Possible Developer Roles:
Unit Tests
Core Code
Bug Fixing.

  • Design - is all Use Cases, UML, Whiteboards - no typing.

  • Unit Testing - time spent typing is minimal, mostly code-gen, and fill in the blank ( min=x, max=y).

  • New Code - they only spot with any typing, and if your doing it right, interfaces and extending base classes, you never gonna be writing a 100 line paragraph, should be little 5 line functions where typing speed is way less important than your ability to use resharper/intellisense.

  • Testing, no coding here, just using the app.

  • Bug Fixing, this is 45 minutes of scenario setup, and usually a 1 or 2 character change.

Run TimeSnapper and record how much of your day you actually spend in Visual Studio, or Eclipse.

Audit your Repository and see how many characters of text you submitted in the past week ( and try not to include code-gen or intellisense because this article is measuring your typing speed. )

I do agree that being able to type is important, as developers one of our primary tools is a computer, and a keyboard is the interface for that tool, and you should be skilled with the tools of the trade.

But to call me ‘first a typist’ is completely absurd.
My roles are more like (in no particular order): problem solver (debugging/testing), business analyst, object designer, database designer, google search expert ( honestly, we as computer people, being able to find that single sliver of information deep in some forum appears as magic to non-technical people).

THOSE are my roles, a keyboard is just a tool.
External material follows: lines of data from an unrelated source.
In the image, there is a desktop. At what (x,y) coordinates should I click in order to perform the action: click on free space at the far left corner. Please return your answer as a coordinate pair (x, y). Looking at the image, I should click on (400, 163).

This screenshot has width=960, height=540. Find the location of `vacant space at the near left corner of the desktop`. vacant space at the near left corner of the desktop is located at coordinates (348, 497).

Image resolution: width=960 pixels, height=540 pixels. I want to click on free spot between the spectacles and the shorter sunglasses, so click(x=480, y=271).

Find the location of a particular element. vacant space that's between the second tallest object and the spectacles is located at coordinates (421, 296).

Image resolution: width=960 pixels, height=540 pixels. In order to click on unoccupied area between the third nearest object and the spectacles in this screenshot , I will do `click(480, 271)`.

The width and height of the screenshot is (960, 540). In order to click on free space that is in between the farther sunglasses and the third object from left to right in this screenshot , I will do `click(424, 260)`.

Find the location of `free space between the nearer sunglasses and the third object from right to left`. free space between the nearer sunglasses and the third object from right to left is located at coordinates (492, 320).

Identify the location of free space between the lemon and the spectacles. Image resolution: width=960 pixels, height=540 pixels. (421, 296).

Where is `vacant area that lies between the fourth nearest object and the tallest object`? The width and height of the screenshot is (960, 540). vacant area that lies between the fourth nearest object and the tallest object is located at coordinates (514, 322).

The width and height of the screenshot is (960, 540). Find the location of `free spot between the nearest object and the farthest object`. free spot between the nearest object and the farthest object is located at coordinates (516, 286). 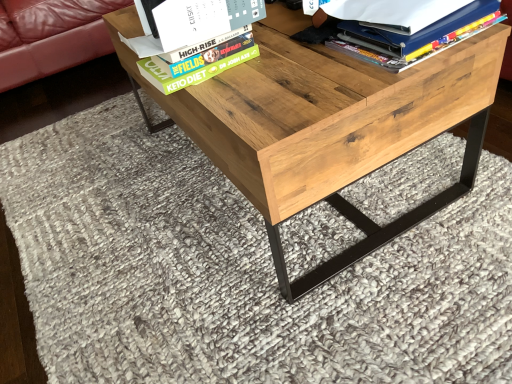 Question: Can you confirm if matte blue folder at upper right is taller than hardcover book at upper center?

Choices:
 (A) no
 (B) yes

Answer: (B)

Question: Can we say matte blue folder at upper right lies outside hardcover book at upper center?

Choices:
 (A) no
 (B) yes

Answer: (B)

Question: Can hardcover book at upper center be found inside matte blue folder at upper right?

Choices:
 (A) yes
 (B) no

Answer: (B)

Question: Considering the relative positions of matte blue folder at upper right and hardcover book at upper center in the image provided, is matte blue folder at upper right to the left of hardcover book at upper center from the viewer's perspective?

Choices:
 (A) no
 (B) yes

Answer: (A)

Question: From the image's perspective, is matte blue folder at upper right located above hardcover book at upper center?

Choices:
 (A) yes
 (B) no

Answer: (A)

Question: Is matte blue folder at upper right facing away from hardcover book at upper center?

Choices:
 (A) yes
 (B) no

Answer: (A)

Question: Is matte blue folder at upper right at the right side of natural wood table at center?

Choices:
 (A) yes
 (B) no

Answer: (A)

Question: Is matte blue folder at upper right wider than natural wood table at center?

Choices:
 (A) yes
 (B) no

Answer: (B)

Question: Is matte blue folder at upper right facing away from natural wood table at center?

Choices:
 (A) yes
 (B) no

Answer: (B)

Question: Can you confirm if matte blue folder at upper right is smaller than natural wood table at center?

Choices:
 (A) yes
 (B) no

Answer: (A)

Question: Does matte blue folder at upper right have a larger size compared to natural wood table at center?

Choices:
 (A) yes
 (B) no

Answer: (B)

Question: From the image's perspective, does matte blue folder at upper right appear higher than natural wood table at center?

Choices:
 (A) no
 (B) yes

Answer: (B)

Question: Does hardcover book at upper center have a lesser height compared to natural wood table at center?

Choices:
 (A) no
 (B) yes

Answer: (B) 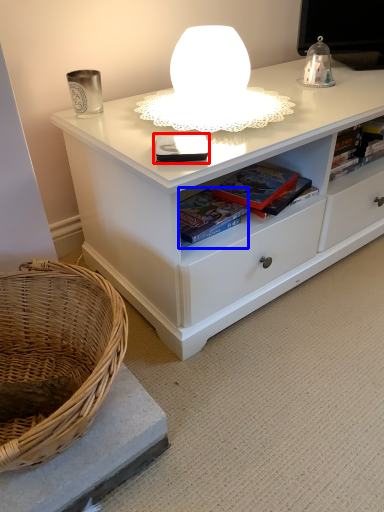 Question: Among these objects, which one is nearest to the camera, book (highlighted by a red box) or book (highlighted by a blue box)?

Choices:
 (A) book
 (B) book

Answer: (A) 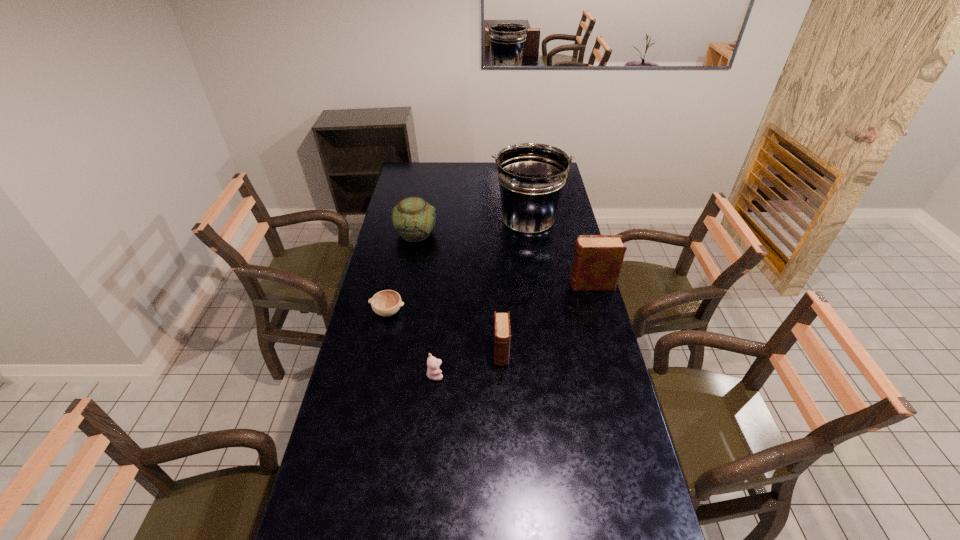 You are a GUI agent. You are given a task and a screenshot of the screen. Output one action in this format:
    pyautogui.click(x=<x>, y=<y>)
    Task: Click on the vacant area that lies between the fourth nearest object and the shortest object
    
    Given the screenshot: What is the action you would take?
    pyautogui.click(x=490, y=298)

The height and width of the screenshot is (540, 960). I want to click on vacant area between the farther diary and the fifth farthest object, so click(546, 319).

The height and width of the screenshot is (540, 960). What are the coordinates of `empty space between the tallest object and the nearest object` in the screenshot? It's located at (482, 299).

Where is `free spot between the shorter diary and the nearest object`? free spot between the shorter diary and the nearest object is located at coordinates (468, 363).

At what (x,y) coordinates should I click in order to perform the action: click on unoccupied position between the third nearest object and the fourth nearest object. Please return your answer as a coordinate pair (x, y). The image size is (960, 540). Looking at the image, I should click on (490, 298).

I want to click on empty space between the tallest object and the pottery, so click(471, 228).

The height and width of the screenshot is (540, 960). Find the location of `vacant space that's between the third object from left to right and the pottery`. vacant space that's between the third object from left to right and the pottery is located at coordinates (425, 304).

At what (x,y) coordinates should I click in order to perform the action: click on object that can be found as the fourth closest to the shorter diary. Please return your answer as a coordinate pair (x, y). This screenshot has width=960, height=540. Looking at the image, I should click on (531, 176).

Select which object appears as the closest to the teddy bear. Please provide its 2D coordinates. Your answer should be formatted as a tuple, i.e. [(x, y)], where the tuple contains the x and y coordinates of a point satisfying the conditions above.

[(502, 333)]

Image resolution: width=960 pixels, height=540 pixels. I want to click on free spot that satisfies the following two spatial constraints: 1. on the spine side of the taller diary; 2. on the spine side of the shorter diary, so click(x=610, y=353). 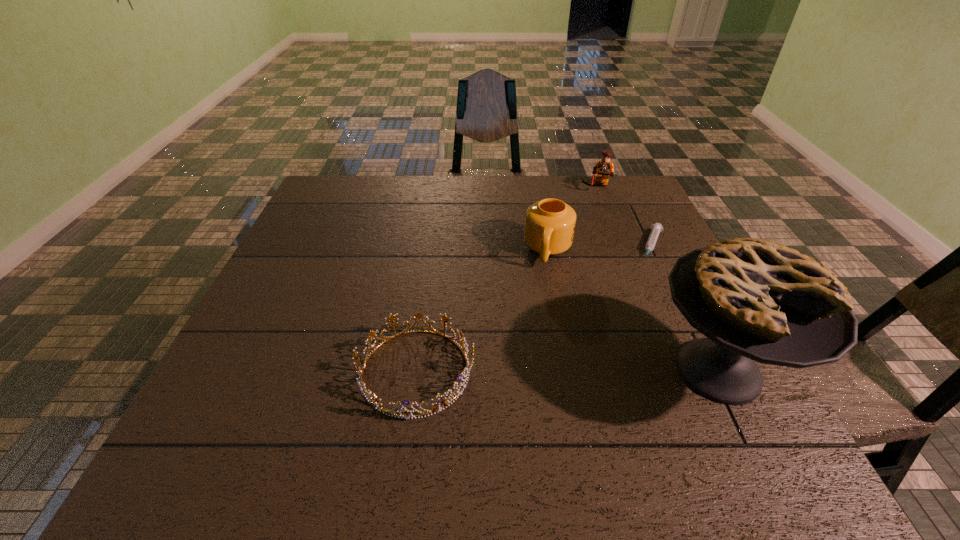 Identify the location of vacant space on the desktop that is between the leftmost object and the pie and is positioned at the needle end of the shortest object. pyautogui.click(x=605, y=371).

You are a GUI agent. You are given a task and a screenshot of the screen. Output one action in this format:
    pyautogui.click(x=<x>, y=<y>)
    Task: Click on the vacant space on the desktop that is between the leftmost object and the tallest object and is positioned holding a crossbow in the hands of the farthest object
    
    Given the screenshot: What is the action you would take?
    pyautogui.click(x=561, y=371)

Identify the location of vacant space on the desktop that is between the leftmost object and the tallest object and is positioned on the handle side of the fourth object from right to left. Image resolution: width=960 pixels, height=540 pixels. (522, 371).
You remove the keyboard and what I AM doesn’t change. so no, I AM … NOT … First a Typist, Second a Programmer. I AM a Developer.


@Iain said:
Here’s a guess - everyone who can type fast says it’s useful - everyone who can’t says it isn’t.

That’s just nonsense. It is entirely reasonable that there are people who are not slow typists yet think pretentious strawmen are ridiculous.


Haha! Don’t just type random gibberish as fast as you can on the screen, unless you’re a Perl programmer – That is the coolest thing I’ve seen in a blog for a while. I love it :slight_smile:


Don’t just type random gibberish as fast as you can on the screen, unless you’re a Perl programmer.

HAHAHAHAHA arrogant ignorance is hilarious.

No, really!

Grow up.


I’m curious to know what sort of typing speeds Jeff’s readers have: http://www.micropoll.com/akira/mpview/482380-119985


thanks for this article… me and another coworker mock other devs who can’t type all the time… its just stupid, or as you put it - LAZY. learn how to type people, it’s not rocket science… if you can’t efficiently use the #1 tool you have to interact with a computer, then you cannot interact with the computer efficiently - which should be a primary goal of a developer.


Actually, a broken clock never tells the correct time. You have to know what time it really is to determine if the time currently showing is correct.


I agree. Typing is a necessity for programmers. What’s the point if you have to focus more on what keys you are pressing rather than what you are entering?


a good keyboard helps too. not like that aluminum Mac keyboard. i replaced that to get a better wpm actually.


If you’re using an epoch timestamp and it’s right twice a day, you’re in a lot of trouble.